De Afdeling heeft in haar overwegingen de belangen afgewogen. Enerzijds is er het belang dat partijen gelijkelijk toegang hebben tot relevante informatie voor het hoger beroep, en anderzijds het belang dat de bestuursrechter over alle noodzakelijke informatie beschikt om de zaak zorgvuldig te kunnen afhandelen. De Afdeling heeft vastgesteld dat kennisneming door partijen van bepaalde gegevens het algemeen belang en de belangen van derden onevenredig zou kunnen schaden.

Uiteindelijk heeft de Afdeling geoordeeld dat het belang van de bescherming van de geraadpleegde bronnen en de gebruikte onderzoeksmethoden zwaarder weegt dan het belang van de vreemdeling bij kennisneming van de stukken. De Afdeling heeft het verzoek tot beperkte kennisneming dan ook gerechtvaardigd geacht en heeft het verzoek toegewezen. De uitspraak is openbaar gedaan op 30 augustus 2019.

Uitspraak

201809387/2/V1.
Datum beslissing: 30 augustus 2019
AFDELING
BESTUURSRECHTSPRAAK
Beslissing op grond van artikel 8:29, derde lid, van de Algemene wet bestuursrecht (hierna: de Awb) in het hoger beroep van:
1.    de staatssecretaris van Justitie en Veiligheid,
2.    [de vreemdeling],
appellanten,
tegen de uitspraak van de rechtbank Den Haag van 1 november 2018 in zaak nr.

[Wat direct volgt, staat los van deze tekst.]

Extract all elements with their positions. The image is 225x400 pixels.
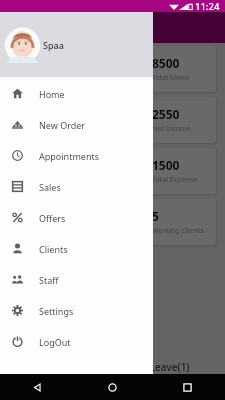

NL16.3513 in het geding tussen:
[de vreemdeling]
en
de staatssecretaris.
Procesverloop
De minister van Buitenlandse Zaken heeft na toepassing van artikel 8:45, eerste en tweede lid, van de Awb gedingstukken overgelegd en met verwijzing naar artikel 8:29 van de Awb medegedeeld dat uitsluitend de Afdeling kennis zal mogen nemen van dit stuk.
Het betreft de onderliggende stukken van een individueel ambtsbericht van de vreemdeling. Het betreft de volgende stukken:
-    een memorandum van 18 maart 2016 van het Cluster Ambtsberichten en Terugkeer (CAT) aan de Chef de Poste van de Ambassade van het Koninkrijk der Nederlanden (AKN) te Tbilisi
-    een ongedateerd onderzoeksverslag.
Overwegingen
1.    De minister heeft de Afdeling wegens het bestaan van gewichtige redenen verzocht te bepalen dat alleen de Afdeling van de stukken kennis zal nemen.
2.    Gelet op artikel 8:29, derde lid, van de Awb beslist de Afdeling of de weigering dan wel beperking van de kennisneming van een stuk gerechtvaardigd is. Deze beslissing vergt een afweging van belangen. Enerzijds speelt hierbij het belang dat partijen gelijkelijk beschikken over de voor het hoger beroep relevante informatie en het belang dat de bestuursrechter beschikt over alle informatie die nodig is om de zaak op een juiste en zorgvuldige wijze af te doen. Daartegenover staat dat de kennisneming door partijen van bepaalde gegevens het algemeen belang, het belang van één of meer partijen en/of het belang van derden onevenredig kan schaden.
3.    Naar het oordeel van de Afdeling weegt het belang van de bescherming van de geraadpleegde bronnen en de gebruikte onderzoeksmethoden en -technieken zwaarder dan het belang van de vreemdeling bij kennisneming van de stukken. Kennisneming van de informatie over de gebruikte methoden van onderzoek en technieken zou kunnen leiden tot verbetering of verandering van de vervalsing van documenten en eveneens zouden daardoor zowel lopende als toekomstige onderzoeken van de minister van Buitenlandse Zaken kunnen worden belemmerd.
4.    De Afdeling acht het verzoek tot beperkte kennisneming gerechtvaardigd.
Beslissing
De Afdeling bestuursrechtspraak van de Raad van State:
wijst het verzoek toe;
Aldus vastgesteld door mr. A.W.M. Bijloos, lid van de enkelvoudige geheimhoudingskamer, in tegenwoordigheid van mr. J.A. Verweij, griffier.